**Instructions for the task:** In your copy, include every line of the records exactly and no picture at all.

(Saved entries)
◆ ◆ ◆ ◆ ◆ ◆ ◆

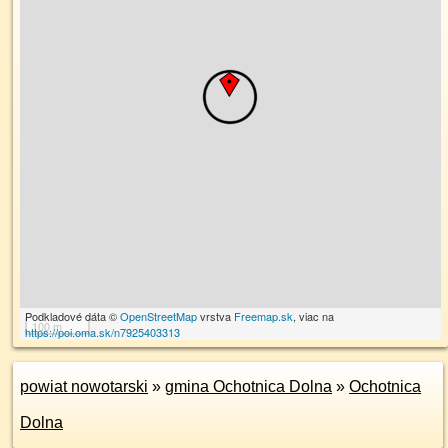
Podkladové dáta ©
OpenStreetMap
vrstva
Freemap.sk
, viac na
100 m
https://poi.oma.sk/n7925403313
powiat nowotarski
»
gmina Ochotnica Dolna
»
Ochotnica
Dolna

◆ ◆ ◆ ◆ ◆ ◆ ◆

**Finished task:**
Podkladové dáta ©
OpenStreetMap
vrstva
Freemap.sk
, viac na
100 m
https://poi.oma.sk/n7925403313
powiat nowotarski
»
gmina Ochotnica Dolna
»
Ochotnica
Dolna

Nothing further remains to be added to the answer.